GOAL OF THE EXERCISE => With the pictures removed, write out the data below exactly.

Extracted page text data =>
══════════════════════════════
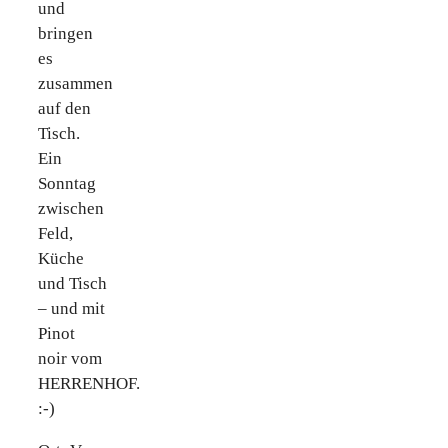
und
bringen
es
zusammen
auf den
Tisch.
Ein
Sonntag
zwischen
Feld,
Küche
und Tisch
– und mit
Pinot
noir vom
HERRENHOF.
:-)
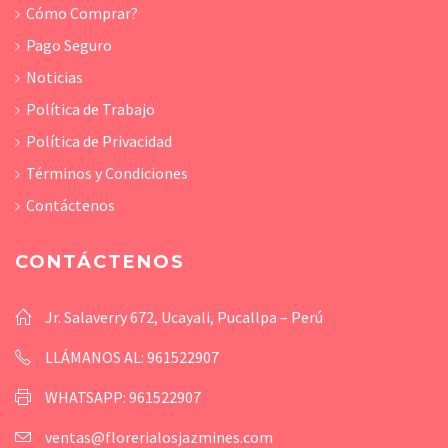
Cómo Comprar?
Pago Seguro
Noticias
Política de Trabajo
Política de Privacidad
Términos y Condiciones
Contáctenos
CONTÁCTENOS
Jr. Salaverry 672, Ucayali, Pucallpa – Perú
LLÁMANOS AL: 961522907
WHATSAPP: 961522907
ventas@florerialosjazmines.com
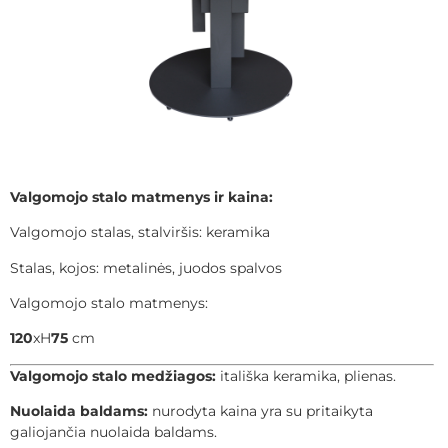
Valgomojo stalo matmenys ir kaina:
Valgomojo stalas, stalviršis: keramika
Stalas, kojos: metalinės, juodos spalvos
Valgomojo stalo matmenys:
120
xH
75
cm
Valgomojo stalo medžiagos:
itališka keramika, plienas.
Nuolaida baldams:
nurodyta kaina yra su pritaikyta
galiojančia nuolaida baldams.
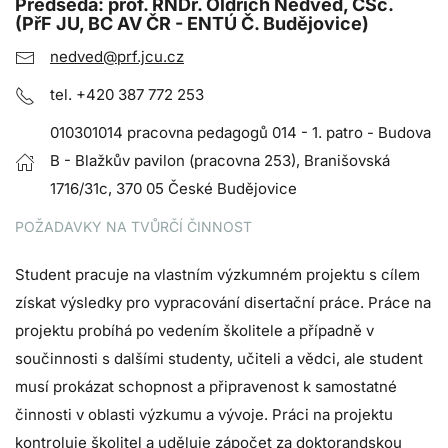
Předseda: prof. RNDr. Oldřich Nedvěd, CSc.
(PřF JU, BC AV ČR - ENTÚ Č. Budějovice)
nedved@prf.jcu.cz
tel. +420 387 772 253
010301014 pracovna pedagogů 014 - 1. patro - Budova
B - Blažkův pavilon (pracovna 253), Branišovská
1716/31c, 370 05 České Budějovice
POŽADAVKY NA TVŮRČÍ ČINNOST
Student pracuje na vlastním výzkumném projektu s cílem
získat výsledky pro vypracování disertační práce. Práce na
projektu probíhá po vedením školitele a případně v
součinnosti s dalšími studenty, učiteli a vědci, ale student
musí prokázat schopnost a připravenost k samostatné
činnosti v oblasti výzkumu a vývoje. Práci na projektu
kontroluje školitel a uděluje zápočet za doktorandskou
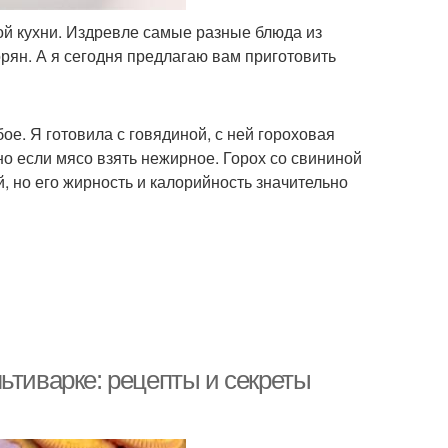
ой кухни. Издревле самые разные блюда из
орян. А я сегодня предлагаю вам приготовить
ое. Я готовила с говядиной, с ней гороховая
но если мясо взять нежирное. Горох со свининой
й, но его жирность и калорийность значительно
ьтиварке: рецепты и секреты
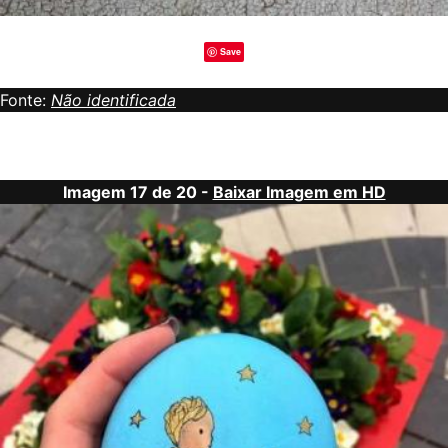
Save
Fonte:
Não identificada
Imagem 17 de 20 -
Baixar Imagem em HD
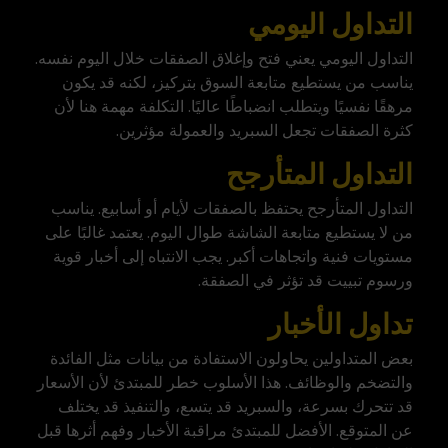
التداول اليومي
التداول اليومي يعني فتح وإغلاق الصفقات خلال اليوم نفسه.
يناسب من يستطيع متابعة السوق بتركيز، لكنه قد يكون
مرهقًا نفسيًا ويتطلب انضباطًا عاليًا. التكلفة مهمة هنا لأن
كثرة الصفقات تجعل السبريد والعمولة مؤثرين.
التداول المتأرجح
التداول المتأرجح يحتفظ بالصفقات لأيام أو أسابيع. يناسب
من لا يستطيع متابعة الشاشة طوال اليوم. يعتمد غالبًا على
مستويات فنية واتجاهات أكبر. يجب الانتباه إلى أخبار قوية
ورسوم تبييت قد تؤثر في الصفقة.
تداول الأخبار
بعض المتداولين يحاولون الاستفادة من بيانات مثل الفائدة
والتضخم والوظائف. هذا الأسلوب خطر للمبتدئ لأن الأسعار
قد تتحرك بسرعة، والسبريد قد يتسع، والتنفيذ قد يختلف
عن المتوقع. الأفضل للمبتدئ مراقبة الأخبار وفهم أثرها قبل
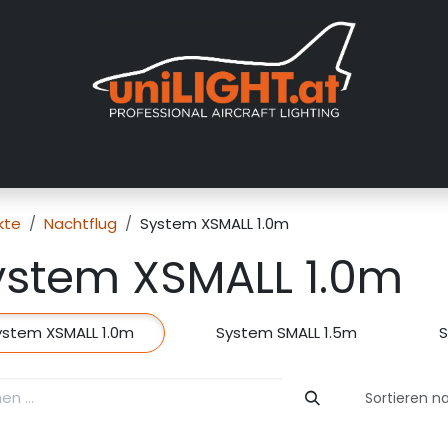
er uns
Messen
Händler
Galerie
Tutorials
FAQ
Händl
kte
Nachtflug
System XSMALL 1.0m
ystem XSMALL 1.0m
ystem XSMALL 1.0m
System SMALL 1.5m
S
Sortieren n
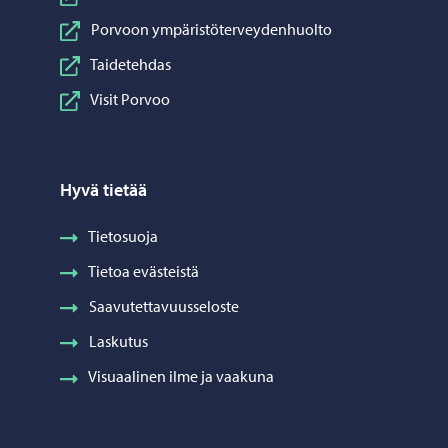
Porvoon ympäristöterveydenhuolto
Taidetehdas
Visit Porvoo
Hyvä tietää
Tietosuoja
Tietoa evästeistä
Saavutettavuusseloste
Laskutus
Visuaalinen ilme ja vaakuna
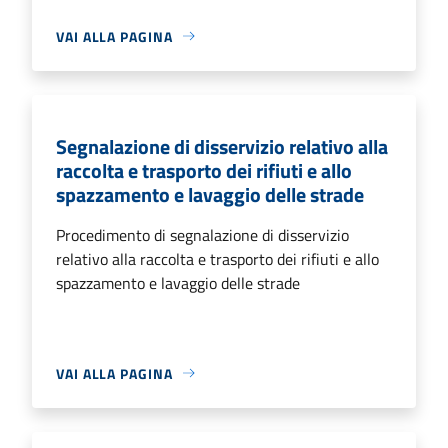
VAI ALLA PAGINA
Segnalazione di disservizio relativo alla
raccolta e trasporto dei rifiuti e allo
spazzamento e lavaggio delle strade
Procedimento di segnalazione di disservizio
relativo alla raccolta e trasporto dei rifiuti e allo
spazzamento e lavaggio delle strade
VAI ALLA PAGINA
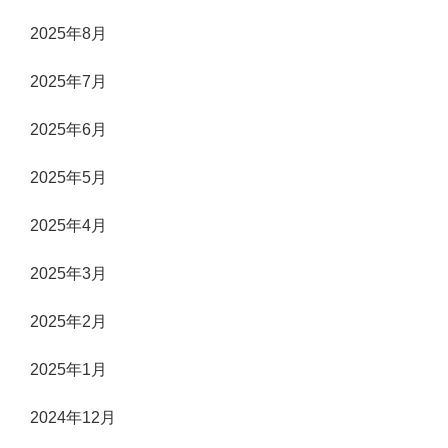
2025年8月
2025年7月
2025年6月
2025年5月
2025年4月
2025年3月
2025年2月
2025年1月
2024年12月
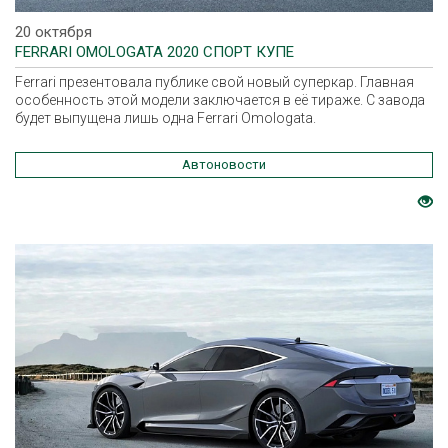
20 октября
FERRARI OMOLOGATA 2020 СПОРТ КУПЕ
Ferrari презентовала публике свой новый суперкар. Главная
особенность этой модели заключается в её тираже. С завода
будет выпущена лишь одна Ferrari Omologata.
Автоновости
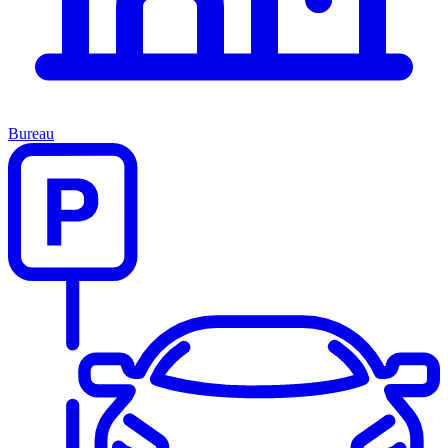
Bureau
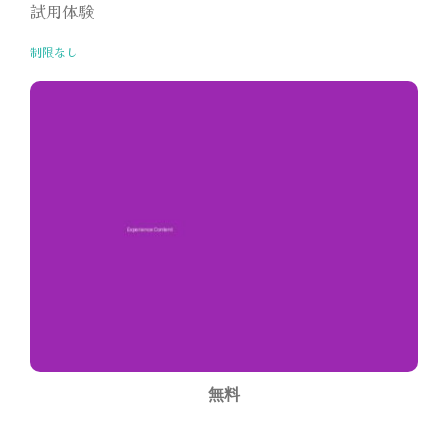
試用体験
制限なし
無料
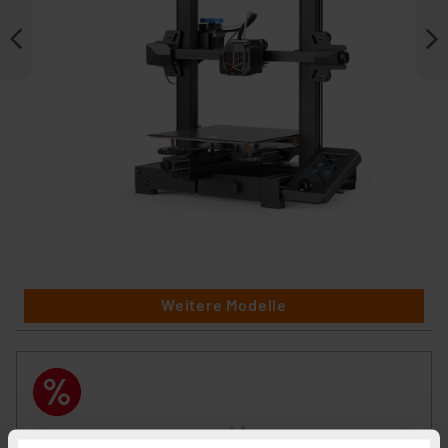
Weitere Modelle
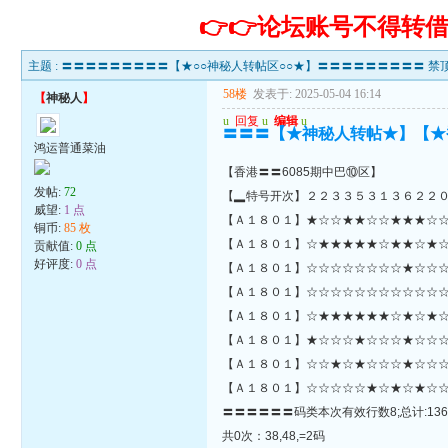
👉👉论坛账号不得
主题 :
〓〓〓〓〓〓〓〓〓【★○○神秘人转帖区○○★】〓〓〓〓〓〓〓〓〓 禁顶
58楼
发表于: 2025-05-04 16:14
【
神秘人
】
u
回复
u
编辑
u
〓〓〓【★神秘人转帖★】【★
鸿运普通菜油
【香港〓〓6085期中巴⑩区】
发帖:
72
【▂特号开次】２２３３５３１３６２２
威望:
1 点
【Ａ１８０１】★☆☆★★☆☆★★★☆☆☆☆☆★★★★☆★
铜币:
85 枚
【Ａ１８０１】☆★★★★★☆★★☆★☆
贡献值:
0 点
好评度:
0 点
【Ａ１８０１】☆☆☆☆☆☆☆☆★☆☆☆
【Ａ１８０１】☆☆☆☆☆☆☆☆☆☆☆☆
【Ａ１８０１】☆★★★★★★☆★☆★☆
【Ａ１８０１】★☆☆☆★☆☆☆★☆☆☆☆
【Ａ１８０１】☆☆★☆★☆☆☆★☆☆☆
【Ａ１８０１】☆☆☆☆☆★☆★☆★☆☆
〓〓〓〓〓〓码类本次有效行数8;总计:136
共0次：38,48,=2码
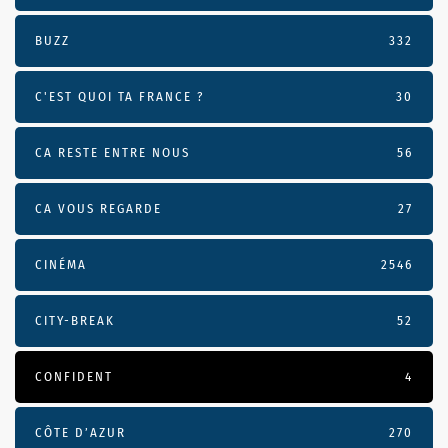
BUZZ
332
C'EST QUOI TA FRANCE ?
30
CA RESTE ENTRE NOUS
56
CA VOUS REGARDE
27
CINÉMA
2546
CITY-BREAK
52
CONFIDENT
4
CÔTE D’AZUR
270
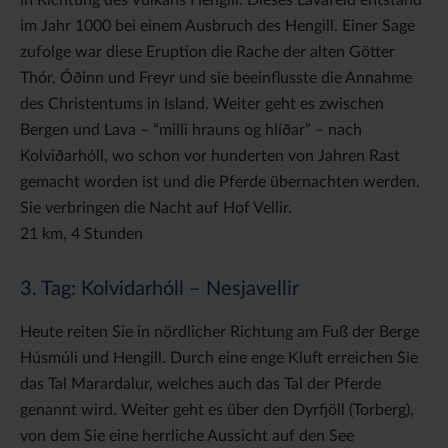
im Jahr 1000 bei einem Ausbruch des Hengill. Einer Sage
zufolge war diese Eruption die Rache der alten Götter
Thór, Óðinn und Freyr und sie beeinflusste die Annahme
des Christentums in Island. Weiter geht es zwischen
Bergen und Lava – “milli hrauns og hlíðar” – nach
Kolviðarhóll, wo schon vor hunderten von Jahren Rast
gemacht worden ist und die Pferde übernachten werden.
Sie verbringen die Nacht auf Hof Vellir.
21 km, 4 Stunden
3. Tag: Kolvidarhóll – Nesjavellir
Heute reiten Sie in nördlicher Richtung am Fuß der Berge
Húsmúli und Hengill. Durch eine enge Kluft erreichen Sie
das Tal Marardalur, welches auch das Tal der Pferde
genannt wird. Weiter geht es über den Dyrfjöll (Torberg),
von dem Sie eine herrliche Aussicht auf den See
══════════════════════════════
SOLUTION TO THIS PROBLEM =>
und
bringen
es
zusammen
auf den
Tisch.
Ein
Sonntag
zwischen
Feld,
Küche
und Tisch
– und mit
Pinot
noir vom
HERRENHOF.
:-)
Cómo Comprar?
Pago Seguro
Noticias
Política de Trabajo
Política de Privacidad
Términos y Condiciones
Contáctenos
CONTÁCTENOS
Jr. Salaverry 672, Ucayali, Pucallpa – Perú
LLÁMANOS AL: 961522907
WHATSAPP: 961522907
ventas@florerialosjazmines.com
Valgomojo stalo matmenys ir kaina:
Valgomojo stalas, stalviršis: keramika
Stalas, kojos: metalinės, juodos spalvos
Valgomojo stalo matmenys:
120
xH
75
cm
Valgomojo stalo medžiagos:
itališka keramika, plienas.
Nuolaida baldams:
nurodyta kaina yra su pritaikyta
galiojančia nuolaida baldams.
Předseda: prof. RNDr. Oldřich Nedvěd, CSc.
(PřF JU, BC AV ČR - ENTÚ Č. Budějovice)
nedved@prf.jcu.cz
tel. +420 387 772 253
010301014 pracovna pedagogů 014 - 1. patro - Budova
B - Blažkův pavilon (pracovna 253), Branišovská
1716/31c, 370 05 České Budějovice
POŽADAVKY NA TVŮRČÍ ČINNOST
Student pracuje na vlastním výzkumném projektu s cílem
získat výsledky pro vypracování disertační práce. Práce na
projektu probíhá po vedením školitele a případně v
součinnosti s dalšími studenty, učiteli a vědci, ale student
musí prokázat schopnost a připravenost k samostatné
činnosti v oblasti výzkumu a vývoje. Práci na projektu
kontroluje školitel a uděluje zápočet za doktorandskou
ой кухни. Издревле самые разные блюда из
орян. А я сегодня предлагаю вам приготовить
ое. Я готовила с говядиной, с ней гороховая
но если мясо взять нежирное. Горох со свининой
й, но его жирность и калорийность значительно
ьтиварке: рецепты и секреты
Save
Fonte:
Não identificada
Imagem 17 de 20 -
Baixar Imagem em HD
التداول اليومي
التداول اليومي يعني فتح وإغلاق الصفقات خلال اليوم نفسه.
يناسب من يستطيع متابعة السوق بتركيز، لكنه قد يكون
مرهقًا نفسيًا ويتطلب انضباطًا عاليًا. التكلفة مهمة هنا لأن
كثرة الصفقات تجعل السبريد والعمولة مؤثرين.
التداول المتأرجح
التداول المتأرجح يحتفظ بالصفقات لأيام أو أسابيع. يناسب
من لا يستطيع متابعة الشاشة طوال اليوم. يعتمد غالبًا على
مستويات فنية واتجاهات أكبر. يجب الانتباه إلى أخبار قوية
ورسوم تبييت قد تؤثر في الصفقة.
تداول الأخبار
بعض المتداولين يحاولون الاستفادة من بيانات مثل الفائدة
والتضخم والوظائف. هذا الأسلوب خطر للمبتدئ لأن الأسعار
قد تتحرك بسرعة، والسبريد قد يتسع، والتنفيذ قد يختلف
عن المتوقع. الأفضل للمبتدئ مراقبة الأخبار وفهم أثرها قبل
er uns
Messen
Händler
Galerie
Tutorials
FAQ
Händl
kte
Nachtflug
System XSMALL 1.0m
ystem XSMALL 1.0m
ystem XSMALL 1.0m
System SMALL 1.5m
S
Sortieren n
Porvoon ympäristöterveydenhuolto
Taidetehdas
Visit Porvoo
Hyvä tietää
Tietosuoja
Tietoa evästeistä
Saavutettavuusseloste
Laskutus
Visuaalinen ilme ja vaakuna
VAI ALLA PAGINA
Segnalazione di disservizio relativo alla
raccolta e trasporto dei rifiuti e allo
spazzamento e lavaggio delle strade
Procedimento di segnalazione di disservizio
relativo alla raccolta e trasporto dei rifiuti e allo
spazzamento e lavaggio delle strade
VAI ALLA PAGINA
2025年8月
2025年7月
2025年6月
2025年5月
2025年4月
2025年3月
2025年2月
2025年1月
2024年12月
20 октября
FERRARI OMOLOGATA 2020 СПОРТ КУПЕ
Ferrari презентовала публике свой новый суперкар. Главная
особенность этой модели заключается в её тираже. С завода
будет выпущена лишь одна Ferrari Omologata.
Автоновости
Bureau
試用体験
制限なし
無料
Weitere Modelle
👉👉论坛账号不得
主题 :
〓〓〓〓〓〓〓〓〓【★○○神秘人转帖区○○★】〓〓〓〓〓〓〓〓〓 禁顶
58楼
发表于: 2025-05-04 16:14
【
神秘人
】
u
回复
u
编辑
u
〓〓〓【★神秘人转帖★】【★
鸿运普通菜油
【香港〓〓6085期中巴⑩区】
发帖:
72
【▂特号开次】２２３３５３１３６２２
威望:
1 点
【Ａ１８０１】★☆☆★★☆☆★★★☆☆☆☆☆★★★★☆★
铜币:
85 枚
【Ａ１８０１】☆★★★★★☆★★☆★☆
贡献值:
0 点
好评度:
0 点
【Ａ１８０１】☆☆☆☆☆☆☆☆★☆☆☆
【Ａ１８０１】☆☆☆☆☆☆☆☆☆☆☆☆
【Ａ１８０１】☆★★★★★★☆★☆★☆
【Ａ１８０１】★☆☆☆★☆☆☆★☆☆☆☆
【Ａ１８０１】☆☆★☆★☆☆☆★☆☆☆
【Ａ１８０１】☆☆☆☆☆★☆★☆★☆☆
〓〓〓〓〓〓码类本次有效行数8;总计:136
共0次：38,48,=2码
BUZZ
332
C'EST QUOI TA FRANCE ?
30
CA RESTE ENTRE NOUS
56
CA VOUS REGARDE
27
CINÉMA
2546
CITY-BREAK
52
CONFIDENT
4
CÔTE D’AZUR
270
im Jahr 1000 bei einem Ausbruch des Hengill. Einer Sage
zufolge war diese Eruption die Rache der alten Götter
Thór, Óðinn und Freyr und sie beeinflusste die Annahme
des Christentums in Island. Weiter geht es zwischen
Bergen und Lava – “milli hrauns og hlíðar” – nach
Kolviðarhóll, wo schon vor hunderten von Jahren Rast
gemacht worden ist und die Pferde übernachten werden.
Sie verbringen die Nacht auf Hof Vellir.
21 km, 4 Stunden
3. Tag: Kolvidarhóll – Nesjavellir
Heute reiten Sie in nördlicher Richtung am Fuß der Berge
Húsmúli und Hengill. Durch eine enge Kluft erreichen Sie
das Tal Marardalur, welches auch das Tal der Pferde
genannt wird. Weiter geht es über den Dyrfjöll (Torberg),
von dem Sie eine herrliche Aussicht auf den See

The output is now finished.